Keywords

Introduction

Complete eradication of metastatic thyroid carcinoma is difficult to achieve. This challenge is attributed to (1) the reduction in iodine uptake by thyroid cancer cells, (2) the relatively slow and unpredictable rate of progression, and (3) the generally high quality of life (QOL) , even in patients with widely metastatic disease. Furthermore, relatively few studies have identified reliable predictors of the progression rate, the pattern of metastatic spread, or the sensitivity to 131I therapy. Patients and their physicians often continue to administer large amounts of 131I to lesions that appear iodine-avid, even in the absence of previous tumor responses. A common rationalization for this approach is that tumor progression would have been worse if another dose of 131I had not been administered.

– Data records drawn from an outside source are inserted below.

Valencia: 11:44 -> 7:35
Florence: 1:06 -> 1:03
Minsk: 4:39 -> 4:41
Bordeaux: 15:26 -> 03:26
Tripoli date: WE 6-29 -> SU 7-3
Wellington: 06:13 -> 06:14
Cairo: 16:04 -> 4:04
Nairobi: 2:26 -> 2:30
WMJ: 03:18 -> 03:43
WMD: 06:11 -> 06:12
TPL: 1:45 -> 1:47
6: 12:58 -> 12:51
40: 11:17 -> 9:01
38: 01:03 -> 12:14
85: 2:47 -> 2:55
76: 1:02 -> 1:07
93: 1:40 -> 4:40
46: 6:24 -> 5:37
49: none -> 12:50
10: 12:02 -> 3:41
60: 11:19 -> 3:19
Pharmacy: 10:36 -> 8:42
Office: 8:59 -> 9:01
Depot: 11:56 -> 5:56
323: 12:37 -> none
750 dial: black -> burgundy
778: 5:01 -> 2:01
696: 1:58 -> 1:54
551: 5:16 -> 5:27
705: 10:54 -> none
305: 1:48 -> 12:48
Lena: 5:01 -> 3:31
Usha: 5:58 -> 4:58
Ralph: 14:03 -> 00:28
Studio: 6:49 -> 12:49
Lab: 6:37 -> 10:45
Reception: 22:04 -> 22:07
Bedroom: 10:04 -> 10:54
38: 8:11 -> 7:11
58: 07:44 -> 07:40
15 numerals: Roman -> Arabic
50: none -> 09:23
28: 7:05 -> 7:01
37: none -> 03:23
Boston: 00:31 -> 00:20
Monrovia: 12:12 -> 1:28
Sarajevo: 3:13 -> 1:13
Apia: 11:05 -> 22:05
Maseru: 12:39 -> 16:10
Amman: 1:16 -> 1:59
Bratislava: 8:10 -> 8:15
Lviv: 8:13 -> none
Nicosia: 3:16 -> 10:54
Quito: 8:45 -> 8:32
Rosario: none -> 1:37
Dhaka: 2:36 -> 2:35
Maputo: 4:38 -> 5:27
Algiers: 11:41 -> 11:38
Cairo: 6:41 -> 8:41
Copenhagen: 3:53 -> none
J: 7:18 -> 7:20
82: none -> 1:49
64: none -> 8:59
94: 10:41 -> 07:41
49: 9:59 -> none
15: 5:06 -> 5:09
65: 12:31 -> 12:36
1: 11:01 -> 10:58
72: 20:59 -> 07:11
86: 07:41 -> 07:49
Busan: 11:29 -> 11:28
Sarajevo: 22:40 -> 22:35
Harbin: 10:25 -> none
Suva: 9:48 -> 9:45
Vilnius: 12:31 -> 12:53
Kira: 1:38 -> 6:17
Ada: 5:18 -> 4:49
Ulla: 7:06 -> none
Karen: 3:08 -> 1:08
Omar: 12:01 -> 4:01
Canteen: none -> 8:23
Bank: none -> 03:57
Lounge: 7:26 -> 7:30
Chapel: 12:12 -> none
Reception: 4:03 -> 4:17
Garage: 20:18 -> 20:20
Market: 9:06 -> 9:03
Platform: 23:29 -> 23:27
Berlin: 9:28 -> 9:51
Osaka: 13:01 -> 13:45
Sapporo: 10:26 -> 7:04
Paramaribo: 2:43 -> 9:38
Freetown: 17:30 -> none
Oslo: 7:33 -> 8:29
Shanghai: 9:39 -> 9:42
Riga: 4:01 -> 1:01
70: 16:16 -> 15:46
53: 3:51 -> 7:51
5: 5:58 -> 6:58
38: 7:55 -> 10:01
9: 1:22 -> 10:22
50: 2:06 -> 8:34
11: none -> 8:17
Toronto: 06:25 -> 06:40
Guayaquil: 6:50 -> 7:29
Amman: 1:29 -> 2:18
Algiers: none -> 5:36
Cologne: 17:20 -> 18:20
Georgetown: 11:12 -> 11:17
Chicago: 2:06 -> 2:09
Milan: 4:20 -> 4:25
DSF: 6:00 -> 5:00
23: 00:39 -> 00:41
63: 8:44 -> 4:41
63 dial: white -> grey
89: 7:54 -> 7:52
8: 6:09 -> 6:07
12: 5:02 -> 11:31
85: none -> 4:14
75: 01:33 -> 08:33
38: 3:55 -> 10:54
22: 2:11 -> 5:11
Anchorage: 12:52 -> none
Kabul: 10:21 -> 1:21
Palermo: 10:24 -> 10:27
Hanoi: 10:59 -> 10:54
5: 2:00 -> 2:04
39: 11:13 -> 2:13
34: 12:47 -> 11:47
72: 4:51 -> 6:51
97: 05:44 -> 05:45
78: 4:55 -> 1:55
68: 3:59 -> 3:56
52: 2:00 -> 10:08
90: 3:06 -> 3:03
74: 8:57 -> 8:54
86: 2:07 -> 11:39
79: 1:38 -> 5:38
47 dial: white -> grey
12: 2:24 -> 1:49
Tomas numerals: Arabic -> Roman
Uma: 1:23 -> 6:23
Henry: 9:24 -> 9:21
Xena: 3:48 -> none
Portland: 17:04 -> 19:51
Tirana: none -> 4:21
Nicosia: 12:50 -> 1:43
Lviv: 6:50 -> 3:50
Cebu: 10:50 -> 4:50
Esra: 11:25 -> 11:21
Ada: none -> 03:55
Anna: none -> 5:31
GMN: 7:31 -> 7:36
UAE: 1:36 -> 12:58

To compound this dilemma, considerable evidence suggests that thyrotropin (TSH) is a progression factor for metastatic thyroid carcinoma. Therefore, the standard management approach employs constant suppression of this pituitary hormone. Unfortunately, TSH is also the only known activator of the sodium-iodide symporter (NIS), which must be stimulated to deliver the optimal amount of 131I. For many years, it has been the standard of care to withdraw patients from thyroid hormone in order to elevate endogenous TSH production, allowing TSH stimulation and possible cancer cell proliferation for 6–8 weeks. In vitro and in vivo studies provide evidence for thyroid cancer growth under TSH stimulation, and clinical examples of tumor expansion and progression have been documented in this setting [13].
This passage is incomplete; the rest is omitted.